We define  $C_i(\vec{x}_s \mid B)$  as a vector of three contention indicators: d-L1 misses, L2 hits, and L3 hits. We find accurate contention models are more easily constructed for the three we choose. Intuitively, these metrics are suitable contention indicators since they correlate with average memory access latencies and the memory intensity of the workloads. These contention indicators are fit to design values of shared resources  $\vec{x}_s$  with restricted cubic splines, producing a surrogate for multiprocessor simulations. The regression model uses four knots for the d-L1, L2 caches and five knots for the L3 cache. Additional spline flexibility is assigned to the L3 cache due to its significance as the primary point of contention in our simulated multiprocessor. Interactions are specified between cache sizes in adjacent levels of the memory hierarchy. Such interactions capture locality effects and are necessary for inclusive caches.

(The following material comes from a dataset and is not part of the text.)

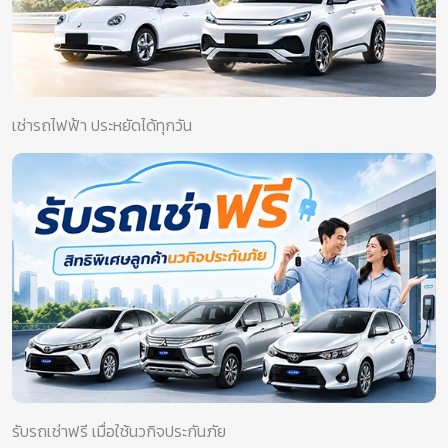
เช่ารถไฟฟ้า ประหยัดได้ทุกวัน
รับรถเช่าฟรี เมื่อใช้นวกิจประกันภัย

The resulting model estimates multiprocessor contention seen by benchmark  $B_i$ executing with  $B_{\neq i}$  as a function of shared design values:  $\hat{C}_i(\vec{x}_s \mid B) = g_i(\vec{x}_s \mid B).$ 

Figure 7 illustrates penalty model construction. This model requires  $N_{pen}$  samples from the full design space  $\vec{x}$ . A multiprocessor simulator takes these inputs to provide observed multiprocessor delay values  $D_i(\vec{x} \mid B)$  for a particular benchmark  $B_i$  executing with  $B_{\neq i}$ . Unlike the uniprocessor and contention models, which are constructed using simulation and design parameter values, the penalty model is constructed using simulation and outputs from the other two models. Specifically, the multiprocessor delay values are fit to predictions from the uniprocessor and contention models (i.e.,  $\hat{D}_i(\vec{x})$  and  $\hat{C}_i(\vec{x}_s \mid B)$ , respectively). The resulting regression model predicts the delay of benchmark  $B_i$  when executing with other benchmarks in B as a function of design parameters. This prediction is made via a uniprocessor delay model  $f_i(\vec{x})$  and multiprocessor contention model  $g_i(\vec{x}_s)$ . The overall result is a composed regression model:  $\hat{D}_i(\vec{x} \mid B) =$  $h_i(f_i(\vec{x}), g_i(\vec{x}_s \mid B) \mid B).$ 

In contrast to uniprocessor and contention models, the penalty model is less complex and, therefore, less expensive to construct. Quantifying model complexity by the number of terms in the model (i.e., number of regression coefficients that must be fitted), the penalty model has complexity advantages from taking fewer predictors and not performing spline transformations. The penalty model takes only four predictors: baseline uniprocessor performance  $D_i(\vec{x})$  and three contention metrics  $\hat{C}_i(\vec{x}_s \mid B)$ : d-L1 misses, L2 hits and L3 hits. In contrast, the uniprocessor model takes fifteen predictors, one for each design parameter in Table 2. Furthermore, spline transformations are applied to each of these fifteen predictors, which significantly increases the number of terms in the uniprocessor model as shown in Equation (1). Thus, composable regression models package uniprocessor performance and multiprocessor contention information for a fifteen-element design vector  $\vec{x}$  into a more compact four-element vector  $\{D_i(\vec{x}), C_i(\vec{x}_s \mid B)\}$  for more efficient, complexity-effective linear regression. The efficiency and complexity advantages translate into fewer multiprocessor simulations required for model construction. A smaller model that fits fewer coefficients will require less data for training.

#### 3.3. Prediction

Consider an n-core symmetric multiprocessor executing benchmarks  $B = \{B_1, \ldots, B_n\}$ . Given the three components of the composable regression model, we iteratively evaluate the performance of each core i for design  $\vec{x}$ .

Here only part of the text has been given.